How to Deploy ML Models Using Gravity AI and Meadowrun

#mlops #python #docker

Transform your containerized models-as-services into batch jobs

GravityAI is a marketplace for ML models where data scientists can publish their models as containers, and consumers can subscribe to access those models. In this article, we’ll talk about different options for deploying these containers and then walk through using them for batch jobs via Meadowrun, which is an open-source library for running your Python code and containers in the cloud.

A library inside of a container. Photo by Manuel Palmeira on Unsplash

Containers vs libraries

This section lays out some motivation for this post — if you’re interested in just getting things working, please go to the next section!

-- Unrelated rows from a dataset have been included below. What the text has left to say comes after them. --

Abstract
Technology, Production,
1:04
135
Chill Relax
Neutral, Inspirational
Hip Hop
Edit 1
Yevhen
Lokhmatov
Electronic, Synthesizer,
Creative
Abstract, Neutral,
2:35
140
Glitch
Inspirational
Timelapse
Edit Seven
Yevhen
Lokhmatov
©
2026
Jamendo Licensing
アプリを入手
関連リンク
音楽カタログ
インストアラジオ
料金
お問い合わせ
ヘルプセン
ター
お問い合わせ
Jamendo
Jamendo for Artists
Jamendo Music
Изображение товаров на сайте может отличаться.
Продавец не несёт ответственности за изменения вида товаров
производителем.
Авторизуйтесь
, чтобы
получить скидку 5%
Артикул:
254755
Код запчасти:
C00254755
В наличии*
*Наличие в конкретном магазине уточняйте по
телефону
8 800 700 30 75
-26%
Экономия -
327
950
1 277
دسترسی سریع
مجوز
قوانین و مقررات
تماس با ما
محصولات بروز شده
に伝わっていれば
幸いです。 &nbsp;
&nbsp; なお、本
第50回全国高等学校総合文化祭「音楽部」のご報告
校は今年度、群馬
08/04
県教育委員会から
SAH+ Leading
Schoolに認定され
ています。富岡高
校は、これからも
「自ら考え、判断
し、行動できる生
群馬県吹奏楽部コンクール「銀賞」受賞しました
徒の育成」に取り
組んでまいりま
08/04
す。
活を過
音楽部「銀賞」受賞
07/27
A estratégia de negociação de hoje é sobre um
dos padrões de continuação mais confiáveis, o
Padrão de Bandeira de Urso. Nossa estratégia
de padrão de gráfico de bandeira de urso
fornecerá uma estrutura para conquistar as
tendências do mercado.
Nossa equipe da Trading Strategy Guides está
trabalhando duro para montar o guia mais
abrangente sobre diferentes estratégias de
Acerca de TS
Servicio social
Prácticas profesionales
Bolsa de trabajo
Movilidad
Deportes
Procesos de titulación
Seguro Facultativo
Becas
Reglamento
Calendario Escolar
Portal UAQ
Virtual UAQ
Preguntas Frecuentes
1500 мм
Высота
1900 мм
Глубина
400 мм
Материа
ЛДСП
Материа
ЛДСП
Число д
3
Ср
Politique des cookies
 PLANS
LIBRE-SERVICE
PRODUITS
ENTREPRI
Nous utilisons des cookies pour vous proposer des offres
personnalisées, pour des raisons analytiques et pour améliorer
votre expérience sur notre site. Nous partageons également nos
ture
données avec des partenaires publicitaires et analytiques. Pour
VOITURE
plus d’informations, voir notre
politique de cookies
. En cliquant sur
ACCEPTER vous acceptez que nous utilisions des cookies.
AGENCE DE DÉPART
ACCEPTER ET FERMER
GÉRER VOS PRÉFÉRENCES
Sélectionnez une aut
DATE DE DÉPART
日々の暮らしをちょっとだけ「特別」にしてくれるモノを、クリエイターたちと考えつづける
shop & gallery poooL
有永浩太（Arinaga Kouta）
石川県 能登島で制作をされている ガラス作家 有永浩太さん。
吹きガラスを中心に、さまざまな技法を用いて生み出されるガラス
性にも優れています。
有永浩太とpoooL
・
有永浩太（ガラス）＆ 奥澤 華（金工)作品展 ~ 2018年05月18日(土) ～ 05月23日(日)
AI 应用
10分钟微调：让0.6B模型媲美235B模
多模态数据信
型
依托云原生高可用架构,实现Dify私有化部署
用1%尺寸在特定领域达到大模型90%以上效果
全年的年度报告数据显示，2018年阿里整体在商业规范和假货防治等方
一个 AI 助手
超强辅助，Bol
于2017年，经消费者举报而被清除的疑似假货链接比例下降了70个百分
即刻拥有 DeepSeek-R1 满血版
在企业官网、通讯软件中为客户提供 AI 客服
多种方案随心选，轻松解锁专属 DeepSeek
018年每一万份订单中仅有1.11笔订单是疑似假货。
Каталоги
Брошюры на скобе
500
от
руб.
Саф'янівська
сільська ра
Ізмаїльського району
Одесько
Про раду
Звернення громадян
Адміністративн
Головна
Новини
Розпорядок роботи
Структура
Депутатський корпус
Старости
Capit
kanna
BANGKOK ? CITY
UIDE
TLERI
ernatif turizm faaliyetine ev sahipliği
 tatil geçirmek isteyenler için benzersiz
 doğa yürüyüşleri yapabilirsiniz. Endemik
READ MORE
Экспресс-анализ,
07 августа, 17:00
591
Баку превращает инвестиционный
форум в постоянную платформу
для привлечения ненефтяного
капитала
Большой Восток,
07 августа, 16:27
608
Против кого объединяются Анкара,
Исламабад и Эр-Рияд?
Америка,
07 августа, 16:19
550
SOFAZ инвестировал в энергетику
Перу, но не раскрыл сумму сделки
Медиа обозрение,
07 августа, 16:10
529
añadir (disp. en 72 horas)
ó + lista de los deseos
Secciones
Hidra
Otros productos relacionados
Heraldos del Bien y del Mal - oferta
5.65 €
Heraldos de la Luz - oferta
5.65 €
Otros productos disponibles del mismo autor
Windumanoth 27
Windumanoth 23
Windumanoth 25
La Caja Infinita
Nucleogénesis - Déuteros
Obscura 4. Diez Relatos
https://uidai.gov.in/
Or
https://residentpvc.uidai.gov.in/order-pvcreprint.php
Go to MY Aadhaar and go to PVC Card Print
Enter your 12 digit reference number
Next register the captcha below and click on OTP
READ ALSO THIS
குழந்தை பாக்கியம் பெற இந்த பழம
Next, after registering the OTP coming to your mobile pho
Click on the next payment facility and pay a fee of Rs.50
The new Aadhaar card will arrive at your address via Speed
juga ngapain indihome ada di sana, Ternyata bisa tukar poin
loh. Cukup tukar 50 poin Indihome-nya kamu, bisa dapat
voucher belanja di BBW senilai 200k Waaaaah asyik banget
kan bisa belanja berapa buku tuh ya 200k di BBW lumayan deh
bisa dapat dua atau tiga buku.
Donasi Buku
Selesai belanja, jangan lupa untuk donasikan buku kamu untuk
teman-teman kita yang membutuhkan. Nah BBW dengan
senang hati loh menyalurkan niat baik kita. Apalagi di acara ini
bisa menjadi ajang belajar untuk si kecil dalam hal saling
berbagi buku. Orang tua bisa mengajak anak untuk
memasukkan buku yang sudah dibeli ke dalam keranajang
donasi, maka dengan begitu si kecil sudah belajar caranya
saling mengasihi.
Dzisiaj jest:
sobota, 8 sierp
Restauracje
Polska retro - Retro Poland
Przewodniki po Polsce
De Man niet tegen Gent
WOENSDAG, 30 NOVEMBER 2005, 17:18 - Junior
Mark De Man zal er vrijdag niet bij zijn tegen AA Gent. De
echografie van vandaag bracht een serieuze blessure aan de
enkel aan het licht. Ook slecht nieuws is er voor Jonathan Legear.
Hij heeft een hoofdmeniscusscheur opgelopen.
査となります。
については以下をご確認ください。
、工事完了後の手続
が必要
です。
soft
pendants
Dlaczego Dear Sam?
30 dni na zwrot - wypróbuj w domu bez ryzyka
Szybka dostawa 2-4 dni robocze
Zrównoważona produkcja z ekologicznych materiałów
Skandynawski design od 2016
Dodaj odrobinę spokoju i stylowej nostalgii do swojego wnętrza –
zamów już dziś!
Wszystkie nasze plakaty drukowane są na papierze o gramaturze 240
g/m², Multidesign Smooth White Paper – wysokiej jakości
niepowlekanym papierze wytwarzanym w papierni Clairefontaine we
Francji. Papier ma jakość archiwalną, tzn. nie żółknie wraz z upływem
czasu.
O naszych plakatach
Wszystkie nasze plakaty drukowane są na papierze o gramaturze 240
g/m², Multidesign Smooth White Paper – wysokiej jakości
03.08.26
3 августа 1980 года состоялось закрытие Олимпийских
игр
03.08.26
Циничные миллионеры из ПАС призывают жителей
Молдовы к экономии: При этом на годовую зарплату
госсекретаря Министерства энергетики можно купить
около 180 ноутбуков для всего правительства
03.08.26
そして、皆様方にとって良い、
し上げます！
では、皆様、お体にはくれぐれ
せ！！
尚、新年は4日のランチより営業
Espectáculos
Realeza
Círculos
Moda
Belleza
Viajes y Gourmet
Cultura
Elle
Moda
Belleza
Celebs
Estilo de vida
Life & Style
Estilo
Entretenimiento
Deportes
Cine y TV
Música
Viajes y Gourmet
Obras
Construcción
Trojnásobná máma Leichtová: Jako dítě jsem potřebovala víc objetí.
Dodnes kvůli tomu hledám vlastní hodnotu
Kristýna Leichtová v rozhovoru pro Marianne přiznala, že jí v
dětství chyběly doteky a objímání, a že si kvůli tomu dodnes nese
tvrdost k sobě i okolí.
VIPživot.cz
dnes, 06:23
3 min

If you think of an ML model as a library, then it might seem more natural to publish it as a package, either on PyPI for use with pip or Anaconda.org for use with conda, rather than a container. Hugging Face’s transformers is a good example — you run pip install transformers, then your Python interpreter can do things like:

from transformers import pipeline
classifier = pipeline("sentiment-analysis")
classifier("We are very happy to show you the 🤗 Transformers library.")

There are a few disadvantages with this approach:

For pip specifically (not conda), there’s no way for packages to express non-Python dependencies. With the transformers library, you’ll usually depend on something like CUDA for GPU support, but users need to know to install that separately.
The transformers library also needs to download gigabytes of model weights in order to do anything useful. These get cached in a local directory so they don’t need to be downloaded every time you run, but for some contexts you might want to make these model weights a fixed part of the deployment.
Finally, when publishing a pip or conda package, users expect you to specify your dependencies relatively flexibly. E.g. the transformers package specifies “tensorflow>=2.3” which declares that the package works with any version of tensorflow 2.3 or higher. This means that if the tensorflow maintainers introduce a bug or break backwards compatibility, they can effectively cause your package to stop working (welcome to dependency hell). Flexible dependencies are useful for libraries, because it means more people can install your package into their environments. But for deployments, e.g. if you’re deploying a model within your company, you’re not taking advantage of that flexibility and you’d rather have the certainty it’s going to work every time, and reproducibility of the deployment.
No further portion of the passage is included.